I took in one of these concerts this afternoon, in the sun-drenched Italianate performance space at Good Shepherd Center in Wallingford. If you missed it, the same program can be heard tomorrow evening, Sunday, December 6, 2009, at The Congregational Church on Mercer Island, 4545 Island Crest Way, at 7:00 PM. Donations will be accepted at the door, and the performance space will be transformed into a cabaret, with refreshments served.

The concert, dubbed “Unconquered!,” had two decidedly different parts. In the first half were string chamber works by Gideon Klein and Erwin Schulhoff. Both composers’ music and reputations were almost obliterated in the Holocaust, and both died in Nazi concentration camps. Interest in their music has increased in recent years.

Both works feature often spicy harmonies, aching counterpoint and motoric, dance-like rhythms with a Czech and Hungarian flavor. Klein’s Trio (1944) was completed at the Terezin transit camp, near Prague, just nine days before the composer was transported to Auschwitz. Schulhoff’s String Quartet No. 2 dates from 1925.

Both pieces were given energetic and spirited performances by some of MOR’s regular string players, who also happen to be some of the best chamber musicians in town: violinists Mikhail Schmidt and Leonid Keylin, violist Susan Gulkis Assadi, and cellist Mara Finkelstein. It’s always a treat to hear these musicians play together. The sense of ensemble, of musical give-and-take was palpable. They seemed perfectly tuned to each other’s subtle changes in tempo, dynamics and articulation–what makes a truly satisfying performance rather than a routine one.

The second part of the program focused on cabaret music from Terezin. Though it might seem improbable now, the camp had a cabaret for the residents, which their captors not only permitted, but encouraged. After a suitable term of slave labor, a prisoner might obtain a ticket, and have a few hours’ respite hearing music performed by some of the finest Jewish talent from Europe.

New lyrics were written to current popular songs, with irony and sarcasm the order of the day.

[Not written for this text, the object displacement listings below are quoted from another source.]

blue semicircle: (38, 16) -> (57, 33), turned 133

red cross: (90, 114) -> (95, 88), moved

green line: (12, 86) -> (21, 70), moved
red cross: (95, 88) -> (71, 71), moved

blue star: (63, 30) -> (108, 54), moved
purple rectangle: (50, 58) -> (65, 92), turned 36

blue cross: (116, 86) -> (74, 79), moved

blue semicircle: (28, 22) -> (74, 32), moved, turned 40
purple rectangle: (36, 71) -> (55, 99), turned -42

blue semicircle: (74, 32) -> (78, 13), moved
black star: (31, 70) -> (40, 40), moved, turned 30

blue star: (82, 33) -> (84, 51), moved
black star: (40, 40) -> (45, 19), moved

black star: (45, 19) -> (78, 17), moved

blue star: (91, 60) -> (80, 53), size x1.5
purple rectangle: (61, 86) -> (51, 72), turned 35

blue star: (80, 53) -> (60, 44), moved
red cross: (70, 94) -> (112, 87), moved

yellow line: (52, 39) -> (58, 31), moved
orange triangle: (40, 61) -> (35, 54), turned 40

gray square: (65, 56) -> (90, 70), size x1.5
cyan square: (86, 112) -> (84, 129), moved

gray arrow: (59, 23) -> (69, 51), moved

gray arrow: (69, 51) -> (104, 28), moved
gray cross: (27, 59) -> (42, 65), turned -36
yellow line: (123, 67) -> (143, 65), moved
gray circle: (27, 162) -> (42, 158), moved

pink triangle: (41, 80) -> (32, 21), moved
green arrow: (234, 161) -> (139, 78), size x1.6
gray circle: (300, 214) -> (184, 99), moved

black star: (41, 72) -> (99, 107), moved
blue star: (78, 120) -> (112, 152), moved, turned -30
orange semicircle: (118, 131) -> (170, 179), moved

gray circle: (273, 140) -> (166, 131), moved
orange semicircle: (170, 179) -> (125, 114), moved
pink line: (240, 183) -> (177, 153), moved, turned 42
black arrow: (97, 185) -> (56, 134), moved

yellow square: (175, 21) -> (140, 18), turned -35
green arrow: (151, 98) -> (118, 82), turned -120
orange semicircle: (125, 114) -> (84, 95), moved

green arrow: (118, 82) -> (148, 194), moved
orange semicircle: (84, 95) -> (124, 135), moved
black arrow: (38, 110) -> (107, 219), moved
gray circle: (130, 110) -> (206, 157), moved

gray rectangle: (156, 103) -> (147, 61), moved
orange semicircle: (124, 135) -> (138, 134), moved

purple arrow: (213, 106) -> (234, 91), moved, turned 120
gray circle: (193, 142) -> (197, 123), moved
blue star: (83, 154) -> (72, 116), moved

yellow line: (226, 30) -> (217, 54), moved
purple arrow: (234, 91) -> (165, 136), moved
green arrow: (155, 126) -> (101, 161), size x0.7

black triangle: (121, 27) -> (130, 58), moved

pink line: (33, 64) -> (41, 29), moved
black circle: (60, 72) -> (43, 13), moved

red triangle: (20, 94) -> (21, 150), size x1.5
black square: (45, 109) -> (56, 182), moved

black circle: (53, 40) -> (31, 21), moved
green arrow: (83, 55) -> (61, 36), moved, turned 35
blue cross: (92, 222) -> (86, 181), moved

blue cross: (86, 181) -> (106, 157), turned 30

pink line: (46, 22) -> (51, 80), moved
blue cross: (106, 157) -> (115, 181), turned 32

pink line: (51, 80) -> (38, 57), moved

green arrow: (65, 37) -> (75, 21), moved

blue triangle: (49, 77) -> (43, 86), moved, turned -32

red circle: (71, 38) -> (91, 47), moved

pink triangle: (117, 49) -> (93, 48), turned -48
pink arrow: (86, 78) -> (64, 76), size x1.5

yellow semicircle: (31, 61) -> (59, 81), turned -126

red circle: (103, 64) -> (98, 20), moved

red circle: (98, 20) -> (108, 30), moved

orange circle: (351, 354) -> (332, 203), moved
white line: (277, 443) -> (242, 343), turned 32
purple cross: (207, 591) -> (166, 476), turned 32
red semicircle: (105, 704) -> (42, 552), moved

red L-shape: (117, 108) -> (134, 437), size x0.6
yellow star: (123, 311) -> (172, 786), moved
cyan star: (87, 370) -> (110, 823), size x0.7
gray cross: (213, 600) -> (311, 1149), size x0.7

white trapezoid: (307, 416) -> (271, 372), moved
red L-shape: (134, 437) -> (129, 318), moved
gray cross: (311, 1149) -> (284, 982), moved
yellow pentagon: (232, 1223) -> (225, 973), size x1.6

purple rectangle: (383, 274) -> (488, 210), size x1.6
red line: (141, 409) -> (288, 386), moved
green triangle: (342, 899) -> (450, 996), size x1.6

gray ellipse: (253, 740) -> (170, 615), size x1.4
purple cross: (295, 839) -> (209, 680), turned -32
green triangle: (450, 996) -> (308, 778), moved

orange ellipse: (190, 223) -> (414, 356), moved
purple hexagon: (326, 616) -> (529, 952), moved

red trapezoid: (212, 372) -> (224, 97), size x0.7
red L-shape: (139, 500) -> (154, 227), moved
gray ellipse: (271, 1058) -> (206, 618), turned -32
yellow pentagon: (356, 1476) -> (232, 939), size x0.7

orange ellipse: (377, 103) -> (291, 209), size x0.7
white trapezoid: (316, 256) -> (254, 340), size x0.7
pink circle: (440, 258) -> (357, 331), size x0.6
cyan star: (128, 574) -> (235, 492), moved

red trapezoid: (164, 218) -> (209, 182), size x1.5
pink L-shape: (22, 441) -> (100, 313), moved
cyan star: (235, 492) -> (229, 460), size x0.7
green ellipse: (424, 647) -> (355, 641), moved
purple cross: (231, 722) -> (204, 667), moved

One of the translations rhymes the camp’s German name, “Theresienstadt” with “welcome mat.” The effect is eerie–one minute one hears sentiments of the “sunny skies and June moon” genre, and the next minute, it’s Cole Porter meets Franz Kafka.

The cabaret songs were engagingly performed by baritone Erich Parce and mezzo-soprano Jenny Knapp, with MOR Artistic Director Mina Miller at the piano. The singers ably conveyed both the songs’ frothy surface and their darker barbs. Miller was a sensitive accompanist, and seemed to have great fun with some of the flamboyant piano glissandi in introductions and transitional passages. The effect was not one of tragedy, but of the prisoners laughing at their tormentors–of their human spirit asserting itself despite everything.